師匠の店舗は喫茶レストランと言える店舗でした。
40席で厨房にコック2人とオーナー、フロア2人とレジ1人で運営していました、当時はファミリーレストランなどは余り無かったので、レストランと喫茶店の中間位の役割持つ店も珍しくはありませんでした。
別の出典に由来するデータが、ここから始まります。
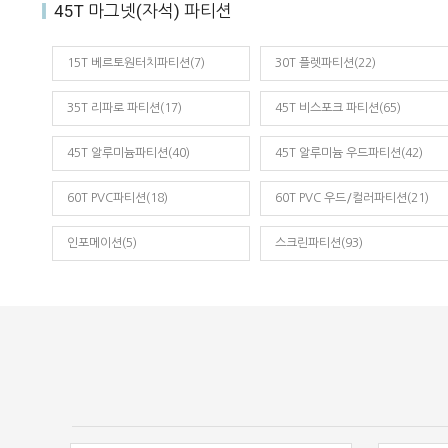
45T 마그넷(자석) 파티션
15T 베르토원터치파티션(7)
30T 플렛파티션(22)
35T 리파로 파티션(17)
45T 비스포크 파티션(65)
45T 알루미늄파티션(40)
45T 알루미늄 우드파티션(42)
60T PVC파티션(18)
60T PVC 우드/컬러파티션(21)
인포메이션(5)
스크린파티션(93)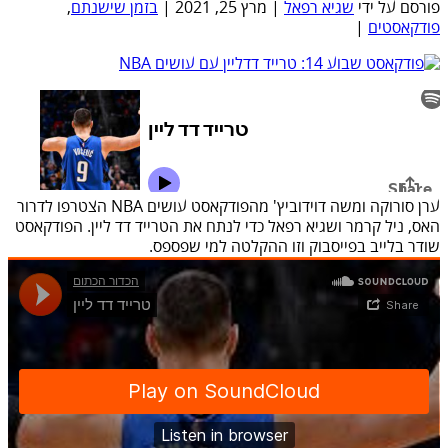
פורסם על ידי
שגיא רפאל
|
מרץ 25, 2021
|
בזמן שישנתם
,
פודקאסטים
|
ערן סורוקה ומשה דוידוביץ' מהפודקאסט עושים NBA הצטרפו לדרור
האס, ניל קרמר ושגיא רפאל כדי לנתח את הטרייד דד ליין. הפודקאסט
שודר בלייב בפייסבוק וזו ההקלטה למי שפספס.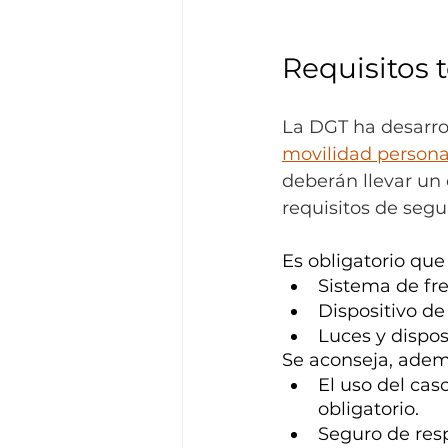
Requisitos 
La DGT ha desarro
movilidad persona
deberán llevar un 
requisitos de segu
Es obligatorio qu
Sistema de fr
Dispositivo de
Luces y dispos
Se aconseja, adem
El uso del ca
obligatorio.
Seguro de resp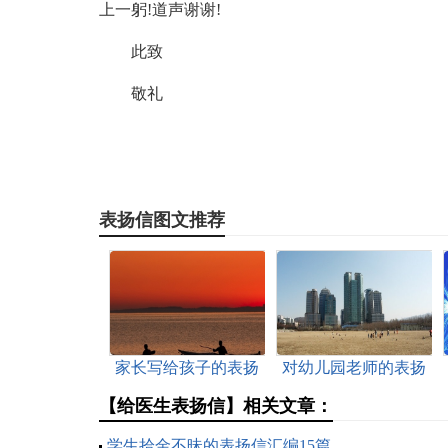
上一躬!道声谢谢!
此致
敬礼
表扬信图文推荐
家长写给孩子的表扬
对幼儿园老师的表扬
信
信
【给医生表扬信】相关文章：
学生拾金不昧的表扬信汇编15篇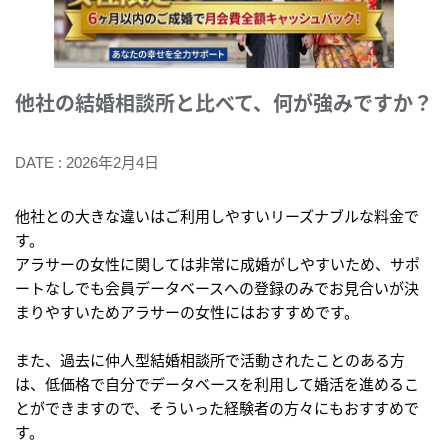
他社の結婚相談所と比べて、何が強みですか？
DATE : 2026年2月4日
他社との大きな違いはご利用しやすいリーズナブルな料金で
す。
アラサーの女性に関しては非常に成婚がしやすいため、サポ
ートなしでも会員データベースへの登録のみでお見合いが決
まりやすいためアラサーの女性にはおすすめです。
また、過去に仲人型結婚相談所で活動されたことのある方
は、低価格で自分でデータベースを利用して婚活を進めるこ
とができますので、そういった経験者の方々にもおすすめで
す。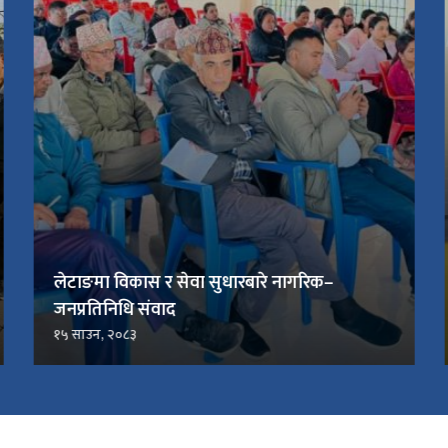
लेटाङमा विकास र सेवा सुधारबारे नागरिक–
जनप्रतिनिधि संवाद
१५ साउन, २०८३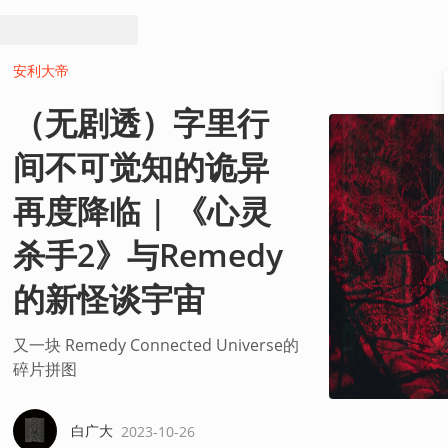
安利大帝
（无剧透）字里行
间不可觉知的诡异
再度降临 | 《心灵
杀手2》与Remedy
的新怪谈宇宙
又一块 Remedy Connected Universe的
碎片拼图
白广大
2023-10-26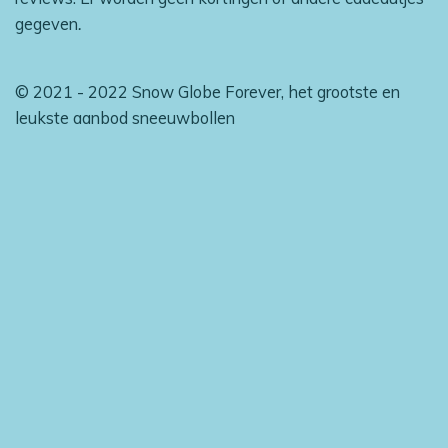
gegeven
.
© 2021 - 2022 Snow Globe Forever, het grootste en
leukste aanbod sneeuwbollen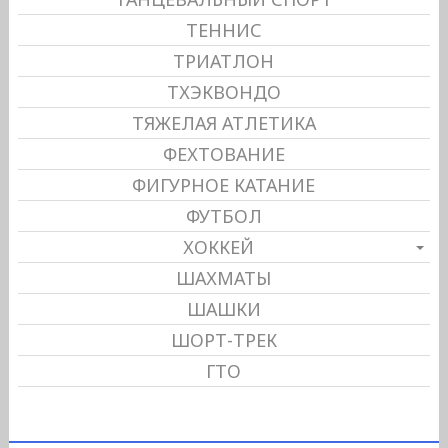
ТЕННИС
ТРИАТЛОН
ТХЭКВОНДО
ТЯЖЕЛАЯ АТЛЕТИКА
ФЕХТОВАНИЕ
ФИГУРНОЕ КАТАНИЕ
ФУТБОЛ
ХОККЕЙ
ШАХМАТЫ
ШАШКИ
ШОРТ-ТРЕК
ГТО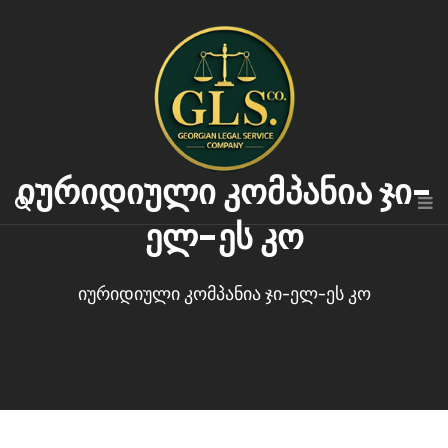
იურიდიული კომპანია ჯი-
ელ-ეს კო
იურიდიული კომპანია ჯი-ელ-ეს კო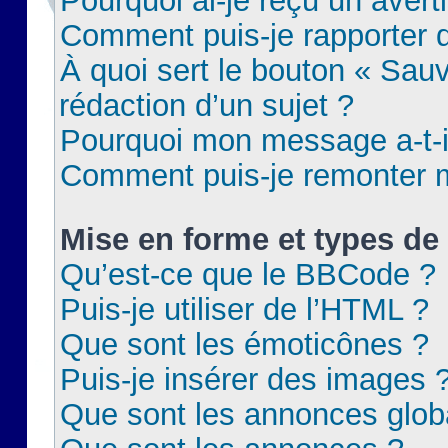
Pourquoi ai-je reçu un aver
Comment puis-je rapporter
À quoi sert le bouton « Sauv
rédaction d’un sujet ?
Pourquoi mon message a-t-il
Comment puis-je remonter m
Mise en forme et types de 
Qu’est-ce que le BBCode ?
Puis-je utiliser de l’HTML ?
Que sont les émoticônes ?
Puis-je insérer des images 
Que sont les annonces glob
手間の掛かるシチュー類やウイスキー等のお酒も出しており、シェイカーの振り方を含めカクテルの基礎も修行時代に身に付けたものです、師匠には多く学びましたがやはり人を差配するオーナーより、ゆっくりとお客様と触れ合える喫茶店のマスターの方が性に合うと思い今の「ラ・ストラーダ」になったのだと思います。
マスターの思い出

寸胴鍋に大きなネルドリップ用の布フィルターをセットし抽出するのですがコーヒーに極少量の微粉末が混じってしまうのが悩みでした。味が変わらない用に工夫していたのですがどうしても納得出来ていない師匠に、「布フィルターに紙フィルターを重ねて二重にしてはいけないのか?」と尋ねると「それでは抽出速度が変わり味も変わる。」と言われたので「それ用にコーヒー自体を調整しては?」と意見を出せば一言「ああ」と言い焙煎屋と話し新しいブレンドを作ってしまいました。こだわりが強く妥協しない人でしたが、目標のためにあっさりブレンドを作り直す軽やかさは見習うべき姿だと今も思います。